» **Try it**: In the records that follow, find the line containing "Related posts" and the line containing "THE GREAT INDOORS", then transcribe both and every line between them exactly, omitting pictures.
---- Supplied material
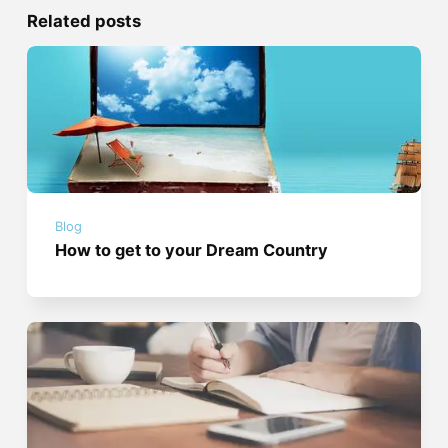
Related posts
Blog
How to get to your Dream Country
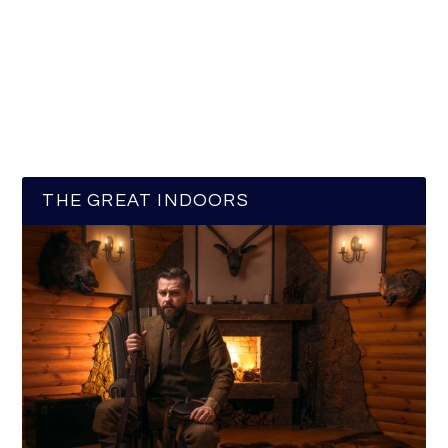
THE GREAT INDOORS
--------
---- Supplied material
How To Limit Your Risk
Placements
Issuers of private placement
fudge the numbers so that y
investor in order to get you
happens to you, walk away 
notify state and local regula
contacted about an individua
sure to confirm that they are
--------
» **Result below**:
Related posts
Blog
How to get to your Dream Country
THE GREAT INDOORS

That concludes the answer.